Like any other recreational sports there are people who get a bit more competitive than others, he said. But he emphasized at the end of the day having fun is the number-one priority.
These days the Bowlers Club hosts a league every night Mondays to Fridays and an additional junior league on Saturdays.
He said while a few people come in for open bowling it’d be trickier to plan staffing if he were to set aside a dedicated day for an open bowling day in the future.
“With a league, you know you’re going to get 100 people, so you can have someone in the bar, the snack bar and at the desk,” he said. “With open bowling, you could have only three people.”You’re stuck wondering if they will come in or not.”
Houtman does not mind hard work and that means working seven days a week during the 30-week season that runs through the fall, winter and early spring. “I like what I do, it’s ok,” he said. “Anyone who runs a bowling alley works hard.”
Houtman pretty much does all the work to help maintain the building along with the 40-50-year-old machinery that helps set pins and returns balls to bowlers.
“I know how to keep these running and I’m too old to learn,” he said. But they have made some upgrades over the years, like automatic scoring equipment. “We’re on our second set of automatic scoring equipment, that’s something we didn’t have 30 years ago.”
Houtman just prefers to keep equipment going over buying new stuff. “I don’t drive a new car, but my wife does,” he said. “If I don’t keep that running, people can’t bowl.”
He said taxes and upkeep on everything are his biggest expenses.

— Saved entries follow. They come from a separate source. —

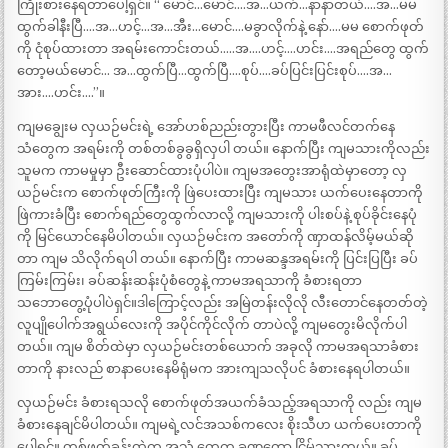
ကြိုးစားနေရတာပေါ့ရှင်။ “ မောင်…မောင်….အ…ယက်…နာနာတယ်….အ…မမ
ထွက်ခါနီးပြီ….အ…ဟင့်…အ…အီး…မောင်….မခွာလိုက်နဲ့ နော်….မမ စောက်ဖုတ်
ကို ငုံစုပ်ထားတာ အရမ်းကောင်းတယ်…..အ….ဟင့်….ဟင်း….အရည်တွေ ထွက်
တော့မယ်မောင်… အ…ထွက်ပြီ…ထွက်ပြီ….စုပ်….ခပ်ပြင်းပြင်းစုပ်….အ…
အား….ဟင်း….”။
ကျမချွေးမ လှယဉ်မင်းရဲ့ အော်ဟစ်ညည်းတွားပြီး ကာမဖီလင်တက်နေ
သံတွေက အရမ်းကို တစ်တစ်ခွခွရှိလှပါ တယ်။ နောက်ပြီး ကျမသားကိုလည်း
သူမက ကာမမှုမှာ ဦးဆောင်ထားပုံပါပဲ။ ကျမအတွေးအာရုံထဲမှာတော့ လှ
ယဉ်မင်းက စောက်ဖုတ်ကြီးကို ဖြဲပေးထားပြီး ကျမသား ယက်ပေးနေတာကို
ဖြဲကားခံပြီး စောက်ရည်တွေထွက်လာလို့ ကျမသားကို ပါးစပ်နဲ့ စုပ်ခိုင်းနေပုံ
ကို မြင်ယောင်နေမိပါတယ်။ လှယဉ်မင်းက အတော်ကို ဏှာထန်လိမ့်မယ်ဆို
တာ ကျမ သိလိုက်ရပါ တယ်။ နောက်ပြီး ကာမဆန္ဒအရမ်းကို ပြင်းပြပြီး ခပ်
ကြမ်းကြမ်း၊ ခပ်ဆန်းဆန်းပုံစံတွေနဲ့ ကာမအရသာကို ခံစားရတာ
သဘောတွေ့ပုံပါပဲရှင်။ဒါကြောင့်လည်း အမြဲတန်းလိုလို လီးတောင်နေတတ်တဲ့
လူပျိုပေါက်အရွယ်လေးကို အပိုင်ကိုင်လိုက် တာပဲလို့ ကျမတွေးမိလိုက်ပါ
တယ်။ ကျမ စိတ်ထဲမှာ လှယဉ်မင်းတစ်ယောက် အခုလို ကာမအရသာခံစား
တာကို နားလည် စာနာပေးနေမိရုံမက အားကျသလိုပင် ခံစားနေရပါတယ်။
လှယဉ်မင်း ခံစားရသလို စောက်ဖုတ်အယက်ခံသည့်အရသာကို လည်း ကျမ
ခံစားနေချင်မိပါတယ်။ ကျမရဲ့လင်အသစ်ကလေး စိုးသီဟ ယက်ပေးတာကို
ပေါ့ရှင်။ တစ်ဖက်ခန်းထဲက အသံ တွေက ခဏတော့ ငြိမ်သွားတယ်။ ခပ်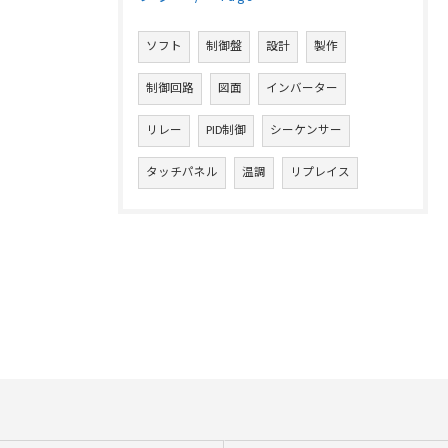
ソフト
制御盤
設計
製作
制御回路
図面
インバーター
リレー
PID制御
シーケンサー
タッチパネル
温調
リプレイス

He admitted his work schedule hasn’t been made any easier by staffing shortages felt by businesses, not-for-profits and government agencies across the country.
But he makes up for this crazy schedule in the summer months when he only opens twice a week for a pair of summer leagues. He even closes up shop altogether in July.
“I take my time,” he said.
Outside of its regular routine of leagues, the Bowlers Club has recently played host to a couple of movie shoots. The film business is booming across the area of late with Ulster County towns hosting shoots for big-budget productions like HBO’s Pretty Little Liars and smaller productions alike.
And he said his loyal customers are very understanding of the film shoots. Like one that recently shut down the bowling alley for one night, forcing a league to cancel that night’s games.
“They were like okay we’ll take a week off mid-season,” Houtman said.
Looking ahead to the future, Houtman doesn’t have a succession plan, at least in the family, for the business started by his father. His mother and father both passed away last year after more than 30 years of retirement in Florida.
“My son is a school teacher in Spackenkill and lives by me,” he said.
A Saugerties lifer, Houtman was born in the Village of Saugerties before moving up to Houtman Road, which is named after his parents who bought a place on the road back in the 1920s when it was still a dirt road.
“We’ve been here a long time, we don’t have any money, but we have a road named after us,” he said.